The second line prints the content-type declaration we
talked about, followed by two carriage-return newline pairs.
This puts a blank line after the header, to indicate the end
of the HTTP headers, and the beginning of the body. The third
line prints the string "Hello, World.". And that's the end
of it.</p>
<p>If you open your favorite browser and tell it to get the
address</p>
<example>
http://www.example.com/cgi-bin/first.pl
</example>
<p>or wherever you put your file, you will see the one line
<code>Hello, World.</code> appear in your browser window.
It's not very exciting, but once you get that working, you'll
have a good chance of getting just about anything working.</p>
</section>
</section>
<section id="troubleshoot">
<title>But it's still not working!</title>
<p>There are four basic things that you may see in your browser
when you try to access your CGI program from the web:</p>
<dl>
<dt>The output of your CGI program</dt>
<dd>Great! That means everything worked fine. If the output is correct,
but the browser is not processing it correctly, make sure you have the
correct <code>Content-Type</code> set in your CGI program.</dd>
<dt>The source code of your CGI program or a "POST Method Not
Allowed" message</dt>
<dd>That means that you have not properly configured Apache
to process your CGI program. Reread the section on
<a href="#configuring">configuring
Apache</a> and try to find what you missed.</dd>
<dt>A message starting with "Forbidden"</dt>
<dd>That means that there is a permissions problem. Check the
<a href="#errorlogs">Apache error log</a> and the section below on
<a href="#permissions">file permissions</a>.</dd>
<dt>A message saying "Internal Server Error"</dt>
<dd>If you check the
<a href="#errorlogs">Apache error log</a>, you will probably
find that it says "Premature end of
script headers", possibly along with an error message
generated by your CGI program. In this case, you will want to
check each of the below sections to see what might be
preventing your CGI program from emitting the proper HTTP
headers.</dd>
</dl>
<section id="permissions">
<title>File permissions</title>
<p>Remember that the server does not run as you. That is,
when the server starts up, it is running with the permissions
of an unprivileged user - usually <code>nobody</code>, or
<code>www</code> - and so it will need extra permissions to
execute files that are owned by you. Usually, the way to give
a file sufficient permissions to be executed by <code>nobody</code>
is to give everyone execute permission on the file:</p>
<example>
chmod a+x first.pl
</example>
<p>Also, if your program reads from, or writes to, any other
files, those files will need to have the correct permissions
to permit this.</p>
</section>
<section id="pathinformation">
<title>Path information and environment</title>
<p>When you run a program from your command line, you have
certain information that is passed to the shell without you
thinking about it. For example, you have a <code>PATH</code>,
which tells the shell where it can look for files that you
reference.</p>
<p>When a program runs through the web server as a CGI program,
it may not have the same <code>PATH</code>. Any programs that you
invoke in your CGI program (like <code>sendmail</code>, for
example) will need to be specified by a full path, so that the
shell can find them when it attempts to execute your CGI
program.</p>
<p>A common manifestation of this is the path to the script
interpreter (often <code>perl</code>) indicated in the first
line of your CGI program, which will look something like:</p>
<highlight language="perl">
#!/usr/bin/perl
</highlight>
<p>Make sure that this is in fact the path to the
interpreter.</p>
<note type="warning">
When editing CGI scripts on Windows, end-of-line characters may be
appended to the interpreter path.
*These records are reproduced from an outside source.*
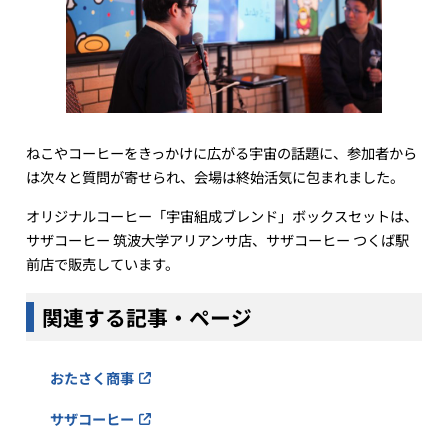
ねこやコーヒーをきっかけに広がる宇宙の話題に、参加者から
は次々と質問が寄せられ、会場は終始活気に包まれました。
オリジナルコーヒー「宇宙組成ブレンド」ボックスセットは、
サザコーヒー 筑波大学アリアンサ店、サザコーヒー つくば駅
前店で販売しています。
関連する記事・ページ
おたさく商事
サザコーヒー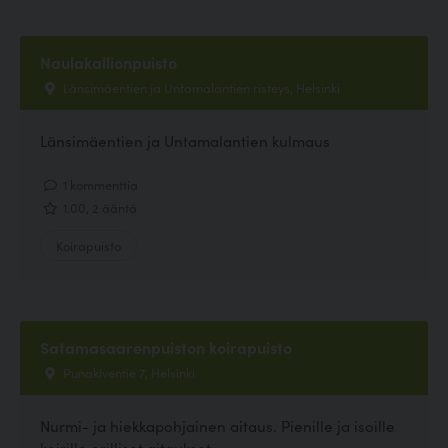
Naulakallionpuisto
Länsimäentien ja Untamalantien risteys, Helsinki
Länsimäentien ja Untamalantien kulmaus
1 kommenttia
1.00, 2 ääntä
Koirapuisto
Satamasaarenpuiston koirapuisto
Punakiventie 7, Helsinki
Nurmi- ja hiekkapohjainen aitaus. Pienille ja isoille
koirille erilliset aitaukset.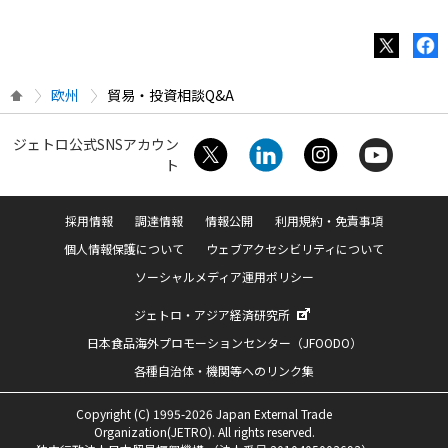
欧州
貿易・投資相談Q&A
ジェトロ公式SNSアカウン
ト
採用情報
調達情報
情報公開
利用規約・免責事項
個人情報保護について
ウェブアクセシビリティについて
ソーシャルメディア運用ポリシー
ジェトロ・アジア経済研究所
日本食品海外プロモーションセンター（JFOODO）
各種自治体・機関等へのリンク集
Copyright (C) 1995-2026 Japan External Trade
Organization(JETRO). All rights reserved.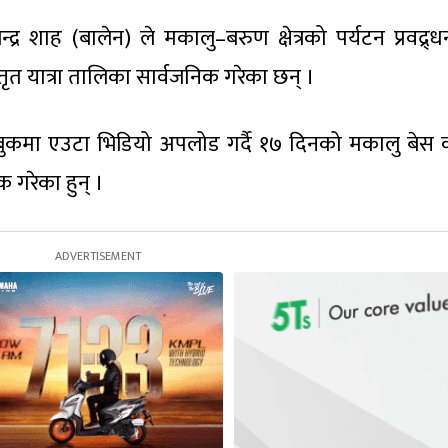
्द्र शाह (बालेन) ले मकालु–बरुण क्षेत्रको पर्यटन प्रवद्र्धन
िस्तृत यात्रा तालिका सार्वजनिक गरेका छन् ।
कमा एउटा भिडियो अपलोड गर्दै १७ दिनको मकालु बेस क्
क गरेका हुन् ।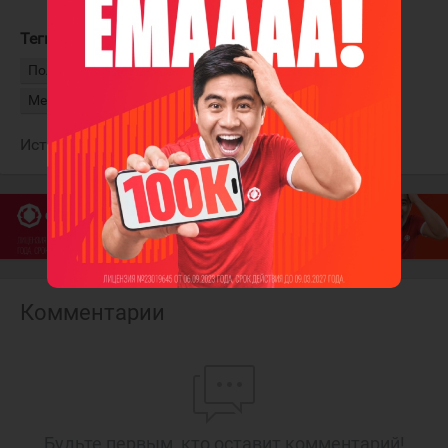
Теги:
Жаровский Александр
Салават Юлаев
Поляков Матвей
СКА
Фёдоров Михаил
Металлург Мг
Источник:
КХЛ
Комментарии
Будьте первым, кто оставит комментарий!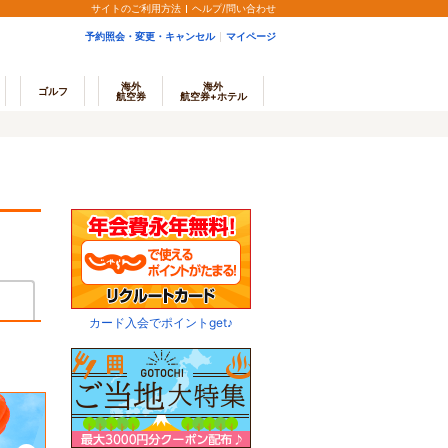
サイトのご利用方法
ヘルプ/問い合わせ
予約照会・変更・キャンセル
マイページ
海外
海外
ゴルフ
航空券
航空券+ホテル
カード入会でポイントget♪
Ensure that files are then
transferred to the server in ASCII mode. Failure to do so may
result in "Command not found" warnings from the OS, due to the
unrecognized end-of-line character being interpreted as a part of
the interpreter filename.
</note>
</section>
<section id="missingenv">
<title>Missing environment variables</title>
<p>If your CGI program depends on non-standard <a
href="#env">environment variables</a>, you will need to
assure that those variables are passed by Apache.</p>
<p>When you miss HTTP headers from the environment, make
sure they are formatted according to
<a href="http://tools.ietf.org/html/rfc2616">RFC 2616</a>,
section 4.2: Header names must start with a letter,
followed only by letters, numbers or hyphen. Any header
violating this rule will be dropped silently.</p>
</section>
<section id="syntaxerrors">
<title>Program errors</title>
<p>Most of the time when a CGI program fails, it's because of
a problem with the program itself. This is particularly true
once you get the hang of this CGI stuff, and no longer make
the above two mistakes. The first thing to do is to make
sure that your program runs from the command line before
testing it via the web server. For example, try:</p>
<example>
cd /usr/local/apache2/cgi-bin<br/>
./first.pl
</example>
<p>(Do not call the <code>perl</code> interpreter. The shell
and Apache should find the interpreter using the <a
href="#pathinformation">path information</a> on the first line of
the script.)</p>
<p>The first thing you see written by your program should be
a set of HTTP headers, including the <code>Content-Type</code>,
followed by a blank line. If you see anything else, Apache will
return the <code>Premature end of script headers</code> error if
you try to run it through the server. See <a
href="#writing">Writing a CGI program</a> above for more
details.</p>
</section>
<section id="errorlogs">
<title>Error logs</title>
<p>The error logs are your friend. Anything that goes wrong
generates message in the error log. You should always look
there first. If the place where you are hosting your web site
does not permit you access to the error log, you should
probably host your site somewhere else. Learn to read the
error logs, and you'll find that almost all of your problems
are quickly identified, and quickly solved.</p>
</section>
<section id="suexec">
<title>Suexec</title>
<p>The <a href="../suexec.html">suexec</a> support program
allows CGI programs to be run under different user permissions,
depending on which virtual host or user home directory they are
located in. Suexec has very strict permission checking, and any
failure in that checking will result in your CGI programs
failing with <code>Premature end of script headers</code>.</p>
<p>To check if you are using suexec, run <code>apachectl
-V</code> and check for the location of <code>SUEXEC_BIN</code>.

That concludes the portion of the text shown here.